# Any Minolta 5D/7D users?



## webcricket (Oct 16, 2006)

I just purchased a Minolta 7D SLR for myself (to arrive next week). I already have lots invested in Minolta glass to use with my Maxxum 9 pro SLR, so it only made sense for me to stick with the Minolta line. I see a lot of Canon and Nikon users on the forum, but no one using the Minolta semi-pro/pro bodies.

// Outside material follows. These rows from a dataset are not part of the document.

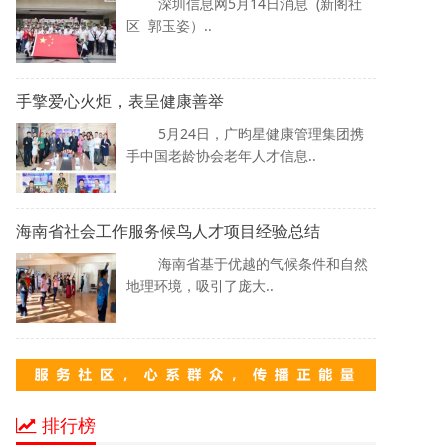
深圳信息网5月14日消息 (新阁社
区 郭玉姿）..
手擎爱心火炬，表呈健康善举
5月24日，广昀星健康管理集团携
手中国老龄协会老年人才信息..
海南省社会工作服务候鸟人才项目经验总结
海南省基于优越的气候条件和自然
地理环境，吸引了庞大..
排行榜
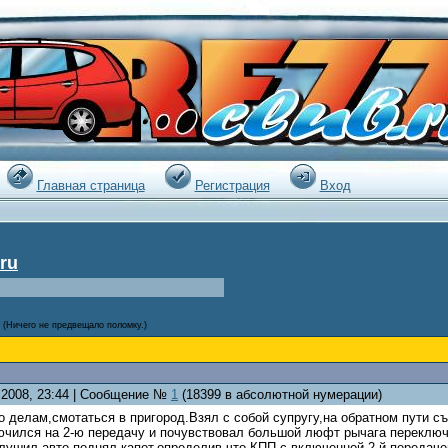
|
Главная страница
Регистрация
Вход
ru
(Ничего не предвещало поломку.)
4.2008, 23:44 | Сообщение №
1
(18399 в абсолютной нумерации)
 делам,смотаться в пригород.Взял с собой супругу,на обратном пути с
ючился на 2-ю передачу и почувствовал большой люфт рычага переключ
глушил авто,поднял капот,определив,что КПП с включенной 2-й передач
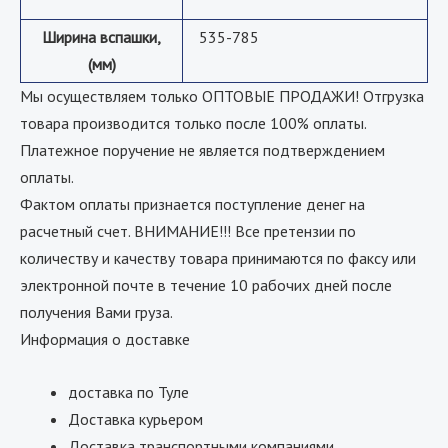
Ширина вспашки,
535-785
(мм)
Мы осуществляем только ОПТОВЫЕ ПРОДАЖИ! Отгрузка
товара производится только после 100% оплаты.
Платежное поручение не является подтверждением
оплаты.
Фактом оплаты признается поступление денег на
расчетный счет. ВНИМАНИЕ!!! Все претензии по
количеству и качеству товара принимаются по факсу или
электронной почте в течение 10 рабочих дней после
получения Вами груза.
Информация о доставке
доставка по Туле
Доставка курьером
Доставка транспортными компаниями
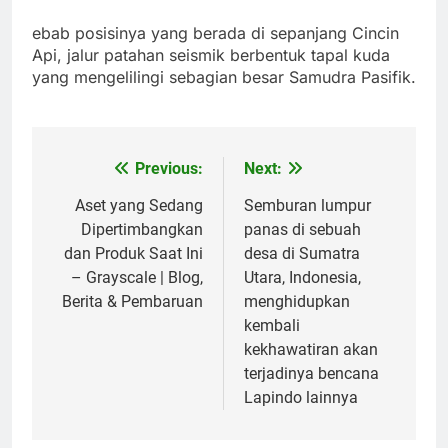
ebab posisinya yang berada di sepanjang Cincin
Api, jalur patahan seismik berbentuk tapal kuda
yang mengelilingi sebagian besar Samudra Pasifik.
Previous:
Next:
Post
navigation
Aset yang Sedang
Semburan lumpur
Dipertimbangkan
panas di sebuah
dan Produk Saat Ini
desa di Sumatra
– Grayscale | Blog,
Utara, Indonesia,
Berita & Pembaruan
menghidupkan
kembali
kekhawatiran akan
terjadinya bencana
Lapindo lainnya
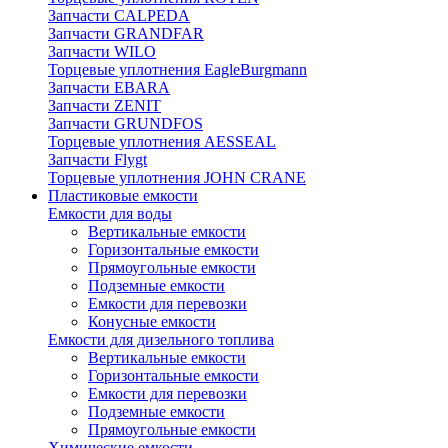
Запчасти CALPEDA
Запчасти GRANDFAR
Запчасти WILO
Торцевые уплотнения EagleBurgmann
Запчасти EBARA
Запчасти ZENIT
Запчасти GRUNDFOS
Торцевые уплотнения AESSEAL
Запчасти Flygt
Торцевые уплотнения JOHN CRANE
Пластиковые емкости
Емкости для воды
Вертикальные емкости
Горизонтальные емкости
Прямоугольные емкости
Подземные емкости
Емкости для перевозки
Конусные емкости
Емкости для дизельного топлива
Вертикальные емкости
Горизонтальные емкости
Емкости для перевозки
Подземные емкости
Прямоугольные емкости
Химические емкости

I'll be using this DSLR mainly for my business (weddings and portraiture), but I'm wondering if anyone here uses a 5D or 7D to photograph their fish? If so, what macro lens are you finding the most success with?


----------



## Bert H (Mar 2, 2004)

I assume you know that Minolta/Konica has been bought out by Sony. The new camera from Sony(Minolta/Konica) has gotten some good press.


----------



## webcricket (Oct 16, 2006)

I am aware that Konica Minolta has gotten out of the camera business. I handled both the 7D and the new Sony A-100 bodies prior to making a decision to purchase one over the other. The 7D felt like my Maxxum 9 with its intuitive ergonomics. Sure, the A-100 is 10mp and the 7D only 6mp, but I'm not making enlargements over 16X20 or 16X24, nor do I tend to crop much if at all (best to frame it right when you take the picture), so that difference isn't a selling point for me. The A-100 also doesn't offer a vertical control grip, which is a pretty key piece of equipment in my line of work. I'll certainly keep an eye on Sony's future DSLRs so long as they continue to use the Minolta lens mount, but for now the 7D made better sense.


----------



## alexperez (Oct 8, 2004)

I have both the 5D and the Sony A100 and I use the Sigma EX 105mm Macro lens. Its a very good lens, but if you want a top notch macro lens go for the KM 100mm Macro or the new Sony version (same Lens just different name). I've also heard good things about the Tamron 90mm Macro lens. You can go to The world of the Minolta mount digital SLR - dyxum.com and read the user reviews on the lenses.

By the way while Sony doesn't offer a vertical grip, there are 2 after market makers of vertical grips for the Sony,5D,7D. 
Enjoy your 7D I did try it out before getting the 5D and it is one of the best handling cameras I ever used.

Regards,
Alex


----------



## webcricket (Oct 16, 2006)

Unfortunately, the 7D fell through - the camera was DOA. I am a bit disappointed as I was looking forward to using this camera. I've given another look at the A100, but am holding off on purchasing for the time being. There are rumors that Sony may announce a semi-pro/pro model DSLR by March that will include some of the features I want that the A100 lacks.

I do own and love the KM 100mm f/2.8 macro lens. The 1:1 macro is great and super sharp stopped down a bit, and it doubles as an excellent portrait lens.


----------